*** MATERIAL FOR THE TASK ***
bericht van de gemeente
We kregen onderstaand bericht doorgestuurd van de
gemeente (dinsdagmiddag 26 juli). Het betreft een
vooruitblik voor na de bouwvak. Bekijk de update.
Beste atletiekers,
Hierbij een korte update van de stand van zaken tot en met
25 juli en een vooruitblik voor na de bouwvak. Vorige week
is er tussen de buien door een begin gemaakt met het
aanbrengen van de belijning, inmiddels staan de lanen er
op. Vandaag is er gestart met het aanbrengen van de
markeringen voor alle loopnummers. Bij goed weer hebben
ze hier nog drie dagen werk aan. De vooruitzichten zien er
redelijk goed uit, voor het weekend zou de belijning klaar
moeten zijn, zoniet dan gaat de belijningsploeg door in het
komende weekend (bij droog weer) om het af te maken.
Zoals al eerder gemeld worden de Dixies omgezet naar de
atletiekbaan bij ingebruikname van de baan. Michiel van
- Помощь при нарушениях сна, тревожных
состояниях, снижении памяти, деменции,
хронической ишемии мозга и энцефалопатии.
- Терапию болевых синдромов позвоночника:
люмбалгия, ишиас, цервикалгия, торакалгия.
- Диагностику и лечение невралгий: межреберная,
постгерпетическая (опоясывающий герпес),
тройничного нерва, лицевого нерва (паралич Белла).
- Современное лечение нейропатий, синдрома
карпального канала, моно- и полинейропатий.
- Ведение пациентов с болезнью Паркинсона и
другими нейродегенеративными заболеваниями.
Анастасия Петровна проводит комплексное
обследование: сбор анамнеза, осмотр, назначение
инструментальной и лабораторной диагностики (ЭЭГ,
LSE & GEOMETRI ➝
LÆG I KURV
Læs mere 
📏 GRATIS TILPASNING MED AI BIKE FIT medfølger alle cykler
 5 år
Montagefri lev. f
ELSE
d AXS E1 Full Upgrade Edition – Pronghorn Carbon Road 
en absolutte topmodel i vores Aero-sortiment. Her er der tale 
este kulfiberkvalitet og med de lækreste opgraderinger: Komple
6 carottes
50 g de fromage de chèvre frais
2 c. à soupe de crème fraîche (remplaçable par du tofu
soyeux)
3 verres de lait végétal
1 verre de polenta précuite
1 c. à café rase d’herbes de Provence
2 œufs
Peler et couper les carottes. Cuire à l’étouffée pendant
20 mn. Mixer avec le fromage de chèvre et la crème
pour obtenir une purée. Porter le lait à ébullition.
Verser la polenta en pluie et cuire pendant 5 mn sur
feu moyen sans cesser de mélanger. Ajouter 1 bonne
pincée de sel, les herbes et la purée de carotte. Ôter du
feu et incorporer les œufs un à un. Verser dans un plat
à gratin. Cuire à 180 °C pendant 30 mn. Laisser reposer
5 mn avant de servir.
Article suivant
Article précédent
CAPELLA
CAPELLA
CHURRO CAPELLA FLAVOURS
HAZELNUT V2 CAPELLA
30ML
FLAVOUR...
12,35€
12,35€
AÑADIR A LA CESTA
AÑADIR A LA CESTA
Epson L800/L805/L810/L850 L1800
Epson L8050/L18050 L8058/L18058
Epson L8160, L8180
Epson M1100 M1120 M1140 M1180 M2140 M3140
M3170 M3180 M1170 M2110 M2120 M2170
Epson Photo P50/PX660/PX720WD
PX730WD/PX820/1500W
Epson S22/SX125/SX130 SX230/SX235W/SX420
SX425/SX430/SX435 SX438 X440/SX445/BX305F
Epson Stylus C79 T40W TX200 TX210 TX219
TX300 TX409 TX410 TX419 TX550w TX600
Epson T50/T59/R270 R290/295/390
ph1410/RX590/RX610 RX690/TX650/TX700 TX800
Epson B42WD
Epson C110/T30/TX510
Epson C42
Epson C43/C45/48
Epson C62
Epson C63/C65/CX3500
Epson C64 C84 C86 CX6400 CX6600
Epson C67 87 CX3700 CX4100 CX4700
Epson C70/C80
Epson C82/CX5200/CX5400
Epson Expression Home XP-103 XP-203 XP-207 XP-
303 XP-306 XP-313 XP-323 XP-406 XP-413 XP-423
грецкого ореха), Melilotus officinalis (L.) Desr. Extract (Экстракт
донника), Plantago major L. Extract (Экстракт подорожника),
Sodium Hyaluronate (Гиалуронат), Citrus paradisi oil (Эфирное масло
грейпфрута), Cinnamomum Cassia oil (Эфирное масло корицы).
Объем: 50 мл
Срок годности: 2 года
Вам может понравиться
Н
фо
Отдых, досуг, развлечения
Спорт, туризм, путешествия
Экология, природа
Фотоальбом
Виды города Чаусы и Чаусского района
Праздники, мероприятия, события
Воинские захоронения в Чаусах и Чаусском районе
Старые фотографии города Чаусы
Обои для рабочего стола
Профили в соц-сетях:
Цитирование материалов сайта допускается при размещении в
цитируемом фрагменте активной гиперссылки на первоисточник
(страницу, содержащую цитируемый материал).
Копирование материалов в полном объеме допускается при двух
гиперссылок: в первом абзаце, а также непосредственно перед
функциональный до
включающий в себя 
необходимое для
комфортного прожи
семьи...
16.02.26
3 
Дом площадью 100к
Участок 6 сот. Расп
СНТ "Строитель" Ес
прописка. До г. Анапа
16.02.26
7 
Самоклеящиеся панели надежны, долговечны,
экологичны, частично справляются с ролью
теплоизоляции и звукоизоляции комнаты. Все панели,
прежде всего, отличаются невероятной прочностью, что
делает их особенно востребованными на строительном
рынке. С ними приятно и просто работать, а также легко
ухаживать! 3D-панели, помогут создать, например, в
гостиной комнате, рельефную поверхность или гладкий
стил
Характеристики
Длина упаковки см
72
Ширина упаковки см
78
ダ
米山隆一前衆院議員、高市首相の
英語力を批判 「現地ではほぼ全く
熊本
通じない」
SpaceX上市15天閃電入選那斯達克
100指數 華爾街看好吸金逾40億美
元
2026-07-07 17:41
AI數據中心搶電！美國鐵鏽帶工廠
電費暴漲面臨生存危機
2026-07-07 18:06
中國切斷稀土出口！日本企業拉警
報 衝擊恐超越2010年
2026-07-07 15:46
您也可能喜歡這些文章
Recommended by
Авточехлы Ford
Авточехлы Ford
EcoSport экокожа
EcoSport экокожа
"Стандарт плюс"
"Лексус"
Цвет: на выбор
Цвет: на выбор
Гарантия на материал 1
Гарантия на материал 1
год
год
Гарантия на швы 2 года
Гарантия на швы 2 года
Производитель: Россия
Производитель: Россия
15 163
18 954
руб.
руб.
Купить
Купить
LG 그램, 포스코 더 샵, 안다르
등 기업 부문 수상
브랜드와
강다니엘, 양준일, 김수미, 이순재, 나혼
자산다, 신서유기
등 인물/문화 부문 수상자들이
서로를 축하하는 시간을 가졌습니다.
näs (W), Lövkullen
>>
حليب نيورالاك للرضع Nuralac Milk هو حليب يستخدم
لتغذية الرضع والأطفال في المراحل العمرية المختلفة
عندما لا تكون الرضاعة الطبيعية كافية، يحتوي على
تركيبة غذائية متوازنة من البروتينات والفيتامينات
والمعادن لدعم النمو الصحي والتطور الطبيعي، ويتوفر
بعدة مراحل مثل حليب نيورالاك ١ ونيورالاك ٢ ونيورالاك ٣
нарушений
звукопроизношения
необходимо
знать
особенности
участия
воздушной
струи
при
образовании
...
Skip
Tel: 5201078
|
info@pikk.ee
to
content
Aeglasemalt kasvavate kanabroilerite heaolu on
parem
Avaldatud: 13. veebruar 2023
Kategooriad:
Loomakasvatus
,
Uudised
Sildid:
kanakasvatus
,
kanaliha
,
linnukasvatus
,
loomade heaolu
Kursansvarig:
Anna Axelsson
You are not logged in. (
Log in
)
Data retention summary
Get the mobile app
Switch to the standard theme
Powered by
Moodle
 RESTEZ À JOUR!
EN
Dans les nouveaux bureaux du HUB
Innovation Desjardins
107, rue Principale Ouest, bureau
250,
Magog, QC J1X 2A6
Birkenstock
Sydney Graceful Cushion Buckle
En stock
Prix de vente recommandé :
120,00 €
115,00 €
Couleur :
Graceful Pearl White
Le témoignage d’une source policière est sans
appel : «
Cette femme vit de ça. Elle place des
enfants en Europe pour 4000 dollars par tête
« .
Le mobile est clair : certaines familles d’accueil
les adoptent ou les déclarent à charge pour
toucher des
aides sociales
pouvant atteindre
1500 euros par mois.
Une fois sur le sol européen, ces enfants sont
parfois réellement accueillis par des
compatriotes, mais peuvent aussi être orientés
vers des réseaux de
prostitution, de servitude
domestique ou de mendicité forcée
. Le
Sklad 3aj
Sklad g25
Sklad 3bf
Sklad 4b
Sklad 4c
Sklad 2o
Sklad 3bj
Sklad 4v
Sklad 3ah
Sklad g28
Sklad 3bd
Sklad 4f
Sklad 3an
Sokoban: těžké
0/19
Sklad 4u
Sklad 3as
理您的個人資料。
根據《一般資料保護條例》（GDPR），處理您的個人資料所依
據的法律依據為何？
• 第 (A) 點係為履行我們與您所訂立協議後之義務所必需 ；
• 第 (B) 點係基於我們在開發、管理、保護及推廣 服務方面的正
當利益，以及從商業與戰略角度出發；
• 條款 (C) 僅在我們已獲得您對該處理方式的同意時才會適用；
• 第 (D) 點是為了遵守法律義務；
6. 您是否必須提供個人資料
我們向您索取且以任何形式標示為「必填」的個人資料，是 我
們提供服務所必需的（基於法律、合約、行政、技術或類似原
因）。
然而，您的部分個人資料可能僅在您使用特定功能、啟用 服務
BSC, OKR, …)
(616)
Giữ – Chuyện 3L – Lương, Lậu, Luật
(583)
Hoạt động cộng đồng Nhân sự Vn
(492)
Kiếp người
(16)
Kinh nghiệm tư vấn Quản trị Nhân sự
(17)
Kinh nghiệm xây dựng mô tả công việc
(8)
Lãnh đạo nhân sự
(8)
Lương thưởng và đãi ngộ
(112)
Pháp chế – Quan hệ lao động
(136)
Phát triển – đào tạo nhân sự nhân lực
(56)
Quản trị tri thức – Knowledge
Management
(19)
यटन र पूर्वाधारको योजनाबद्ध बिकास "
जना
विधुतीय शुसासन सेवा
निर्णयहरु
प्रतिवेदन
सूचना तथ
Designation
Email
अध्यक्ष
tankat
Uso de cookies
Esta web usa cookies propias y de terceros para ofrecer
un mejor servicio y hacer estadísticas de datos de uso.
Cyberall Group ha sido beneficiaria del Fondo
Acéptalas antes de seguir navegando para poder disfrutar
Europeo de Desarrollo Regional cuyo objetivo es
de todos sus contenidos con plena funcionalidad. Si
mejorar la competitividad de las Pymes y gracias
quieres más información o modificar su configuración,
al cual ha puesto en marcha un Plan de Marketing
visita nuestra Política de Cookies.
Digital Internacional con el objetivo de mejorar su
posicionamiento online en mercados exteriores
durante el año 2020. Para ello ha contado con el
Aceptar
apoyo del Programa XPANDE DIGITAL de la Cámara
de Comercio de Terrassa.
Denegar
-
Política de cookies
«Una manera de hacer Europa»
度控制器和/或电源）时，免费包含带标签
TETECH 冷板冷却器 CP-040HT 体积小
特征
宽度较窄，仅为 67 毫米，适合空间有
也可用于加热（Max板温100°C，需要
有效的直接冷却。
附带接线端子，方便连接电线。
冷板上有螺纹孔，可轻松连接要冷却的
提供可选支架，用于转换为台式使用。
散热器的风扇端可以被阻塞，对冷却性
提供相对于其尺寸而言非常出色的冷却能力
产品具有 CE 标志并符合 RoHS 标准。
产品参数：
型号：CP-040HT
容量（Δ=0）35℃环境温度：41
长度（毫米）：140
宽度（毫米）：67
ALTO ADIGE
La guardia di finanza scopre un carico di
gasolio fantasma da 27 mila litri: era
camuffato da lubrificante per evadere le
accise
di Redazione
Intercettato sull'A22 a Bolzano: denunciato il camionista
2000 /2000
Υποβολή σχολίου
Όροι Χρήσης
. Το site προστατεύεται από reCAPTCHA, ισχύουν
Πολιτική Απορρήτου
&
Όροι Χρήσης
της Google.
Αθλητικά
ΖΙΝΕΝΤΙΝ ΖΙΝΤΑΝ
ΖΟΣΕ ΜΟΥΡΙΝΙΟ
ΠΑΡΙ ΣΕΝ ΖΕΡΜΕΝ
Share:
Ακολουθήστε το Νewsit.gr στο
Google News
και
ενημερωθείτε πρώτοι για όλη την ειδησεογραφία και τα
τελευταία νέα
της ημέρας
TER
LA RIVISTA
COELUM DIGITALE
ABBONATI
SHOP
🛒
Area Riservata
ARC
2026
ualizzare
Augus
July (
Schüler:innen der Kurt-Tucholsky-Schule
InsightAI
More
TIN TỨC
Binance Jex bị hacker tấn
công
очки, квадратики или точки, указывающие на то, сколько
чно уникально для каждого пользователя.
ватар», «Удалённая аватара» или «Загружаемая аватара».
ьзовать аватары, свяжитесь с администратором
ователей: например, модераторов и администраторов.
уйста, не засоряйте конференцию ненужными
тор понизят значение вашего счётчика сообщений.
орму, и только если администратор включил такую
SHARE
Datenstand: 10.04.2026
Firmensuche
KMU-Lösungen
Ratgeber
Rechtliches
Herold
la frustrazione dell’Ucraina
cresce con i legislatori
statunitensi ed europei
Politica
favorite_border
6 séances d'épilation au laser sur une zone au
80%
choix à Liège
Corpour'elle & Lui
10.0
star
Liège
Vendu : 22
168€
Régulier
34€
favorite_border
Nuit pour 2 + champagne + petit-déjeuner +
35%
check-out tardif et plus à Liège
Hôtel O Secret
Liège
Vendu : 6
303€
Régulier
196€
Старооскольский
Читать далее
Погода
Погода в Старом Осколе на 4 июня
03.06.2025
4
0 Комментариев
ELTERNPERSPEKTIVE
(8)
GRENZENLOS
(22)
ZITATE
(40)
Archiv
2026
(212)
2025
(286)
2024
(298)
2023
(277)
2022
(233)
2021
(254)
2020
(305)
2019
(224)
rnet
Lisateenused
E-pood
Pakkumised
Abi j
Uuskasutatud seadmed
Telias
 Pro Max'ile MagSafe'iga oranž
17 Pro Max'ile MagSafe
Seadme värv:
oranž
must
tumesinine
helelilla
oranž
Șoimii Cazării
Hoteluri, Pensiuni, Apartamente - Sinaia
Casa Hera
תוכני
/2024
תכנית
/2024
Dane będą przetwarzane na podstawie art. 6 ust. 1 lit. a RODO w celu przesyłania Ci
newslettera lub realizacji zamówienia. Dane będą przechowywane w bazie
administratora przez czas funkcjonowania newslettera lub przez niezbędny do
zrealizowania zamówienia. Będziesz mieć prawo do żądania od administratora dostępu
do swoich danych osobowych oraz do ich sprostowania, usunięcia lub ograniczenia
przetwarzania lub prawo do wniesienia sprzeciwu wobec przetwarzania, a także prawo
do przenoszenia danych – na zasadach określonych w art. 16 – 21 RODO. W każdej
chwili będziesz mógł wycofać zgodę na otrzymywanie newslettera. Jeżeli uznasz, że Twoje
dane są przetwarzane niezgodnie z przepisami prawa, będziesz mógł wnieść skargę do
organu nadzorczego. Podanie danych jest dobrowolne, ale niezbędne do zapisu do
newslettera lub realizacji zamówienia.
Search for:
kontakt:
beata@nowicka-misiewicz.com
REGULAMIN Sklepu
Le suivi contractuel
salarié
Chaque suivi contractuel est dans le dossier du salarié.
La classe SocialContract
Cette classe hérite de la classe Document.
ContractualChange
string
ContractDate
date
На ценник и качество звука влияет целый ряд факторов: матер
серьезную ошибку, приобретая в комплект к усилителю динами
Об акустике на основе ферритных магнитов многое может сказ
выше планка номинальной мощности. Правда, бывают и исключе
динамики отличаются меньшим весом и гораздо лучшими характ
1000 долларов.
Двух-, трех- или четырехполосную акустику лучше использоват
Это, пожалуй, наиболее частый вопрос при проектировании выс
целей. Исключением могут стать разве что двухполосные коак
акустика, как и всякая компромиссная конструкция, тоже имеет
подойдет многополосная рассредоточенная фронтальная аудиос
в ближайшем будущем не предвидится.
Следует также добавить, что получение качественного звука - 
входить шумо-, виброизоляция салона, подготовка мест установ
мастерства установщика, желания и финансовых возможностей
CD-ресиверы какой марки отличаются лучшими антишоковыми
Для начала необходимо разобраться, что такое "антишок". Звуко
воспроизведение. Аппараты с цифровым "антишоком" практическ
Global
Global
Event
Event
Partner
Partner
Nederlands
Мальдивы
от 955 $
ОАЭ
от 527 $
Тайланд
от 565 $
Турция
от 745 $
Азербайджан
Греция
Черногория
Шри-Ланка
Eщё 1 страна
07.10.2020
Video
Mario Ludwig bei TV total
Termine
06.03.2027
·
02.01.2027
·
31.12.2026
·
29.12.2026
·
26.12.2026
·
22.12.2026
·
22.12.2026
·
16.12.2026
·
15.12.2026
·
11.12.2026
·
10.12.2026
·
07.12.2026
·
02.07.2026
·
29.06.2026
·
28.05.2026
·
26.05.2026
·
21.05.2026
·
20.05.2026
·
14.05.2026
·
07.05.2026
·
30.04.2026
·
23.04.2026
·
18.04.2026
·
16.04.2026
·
*** End of MATERIAL FOR THE TASK ***
### PROBLEM
Report each line of the material in which the string "Quản" occurs.

### OUTPUT FOR THIS EXERCISE
Kinh nghiệm tư vấn Quản trị Nhân sự
Quản trị tri thức – Knowledge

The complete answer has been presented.